Mental health status among Burmese adolescent students living in boarding houses in Thailand: a cross-sectional study
1 Immunobiology Group, Department of Tropical Infectious Diseases, Center of Molecular Biosciences, Tropical Biosphere Research Center, University of the Ryukyus, Senbaru 1, Nishihara, Okinawa 903-0213, Japan
2 The Mae Tao Clinic, 865 Moo 1, Intarakiri Road, Mae Sot, Tak 63110, Thailand
3 Burmese Migrant Workers’ Education Committee, 644 Samasapkarm Road, Moo 2 Para Hta Pa Den, Mae Sot, Tak 63110, Thailand
4 Department of Community and Global Health, Graduate School of Medicine, The University of Tokyo, 7-3-1 Hongo, Bunkyo-ku, Tokyo 113-0033, Japan
5 Japan Association for Mae Tao Clinic, 1-1 Kaguragashi, Shinjuku-ku, Mail Box No. 52, Tokyo 162-0823, Japan
6 Department of Global Health, School of Health Sciences, University of the Ryukyus, 207 Uehara, Nishihara, Okinawa 903-0215, Japan
7 Bureau of International Medical Cooperation, National Center for Global Health and Medicine, 1-21-1 Toyama, Shinjuku-ku, Tokyo 162-8655, Japan
BMC Public Health 2013, 13:337 doi:10.1186/1471-2458-13-337Published: 12 April 2013
In Tak province of Thailand, a number of adolescent students who migrated from Burma have resided in the boarding houses of migrant schools. This study investigated mental health status and its relationship with perceived social support among such students.
This cross-sectional study surveyed 428 students, aged 12–18 years, who lived in boarding houses.

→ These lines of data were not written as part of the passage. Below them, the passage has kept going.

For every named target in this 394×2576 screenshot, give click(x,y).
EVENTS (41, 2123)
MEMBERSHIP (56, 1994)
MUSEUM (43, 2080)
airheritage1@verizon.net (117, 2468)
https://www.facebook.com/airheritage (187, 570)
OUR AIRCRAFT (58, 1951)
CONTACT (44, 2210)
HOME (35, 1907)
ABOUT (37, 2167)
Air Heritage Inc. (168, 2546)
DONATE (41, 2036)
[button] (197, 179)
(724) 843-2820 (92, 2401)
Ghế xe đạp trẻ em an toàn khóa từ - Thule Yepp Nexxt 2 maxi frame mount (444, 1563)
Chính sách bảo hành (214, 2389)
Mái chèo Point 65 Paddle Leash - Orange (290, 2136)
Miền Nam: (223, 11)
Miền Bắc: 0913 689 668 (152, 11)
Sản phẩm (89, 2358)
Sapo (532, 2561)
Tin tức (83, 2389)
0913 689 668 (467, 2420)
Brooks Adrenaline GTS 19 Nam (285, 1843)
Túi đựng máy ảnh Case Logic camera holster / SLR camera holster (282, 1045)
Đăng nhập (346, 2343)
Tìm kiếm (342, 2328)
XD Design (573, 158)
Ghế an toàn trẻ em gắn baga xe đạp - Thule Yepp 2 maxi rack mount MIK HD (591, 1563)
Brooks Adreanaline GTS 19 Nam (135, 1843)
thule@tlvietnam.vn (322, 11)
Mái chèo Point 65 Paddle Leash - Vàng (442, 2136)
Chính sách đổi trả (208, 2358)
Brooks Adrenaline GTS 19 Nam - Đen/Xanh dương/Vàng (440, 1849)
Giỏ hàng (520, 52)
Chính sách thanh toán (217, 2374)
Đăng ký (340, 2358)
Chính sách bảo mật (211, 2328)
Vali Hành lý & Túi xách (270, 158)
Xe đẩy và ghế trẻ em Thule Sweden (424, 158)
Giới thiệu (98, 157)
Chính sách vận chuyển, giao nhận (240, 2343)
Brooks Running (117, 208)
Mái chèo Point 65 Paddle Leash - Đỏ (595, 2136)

The Hopkins Symptom Checklist (HSCL)-37 A, Stressful Life Events (SLE) and Reactions of Adolescents to Traumatic Stress (RATS) questionnaires were used to assess participants’ mental health status and experience of traumatic events. The Medical Outcome Study (MOS) Social Support Survey Scale was used to measure their perceived level of social support. Descriptive analysis was conducted to examine the distribution of sociodemographic characteristics, trauma experiences, and mental health status. Further, multivariate linear regression analysis was used to examine the association between such characteristics and participants’ mental health status.
In total, 771 students were invited to participate in the study and 428 students chose to take part. Of these students, 304 completed the questionnaire. A large proportion (62.8%) indicated that both of their parents lived in Myanmar, while only 11.8% answered that both of their parents lived in Thailand. The mean total number of traumatic events experienced was 5.7 (standard deviation [SD] 2.9), mean total score on the HSCL-37A was 63.1 (SD 11.4), and mean total score on the RATS was 41.4 (SD 9.9). Multivariate linear regression analysis revealed that higher number of traumatic events was associated with more mental health problems.
Many students residing in boarding houses suffered from poor mental health in Thailand’s Tak province. The number of traumatic experiences reported was higher than expected. Furthermore, these traumatic experiences were associated with poorer mental health status. Rather than making a generalized assumption on the mental health status of migrants or refugees, more detailed observation is necessary to elucidate the unique nature and vulnerabilities of this mobile population.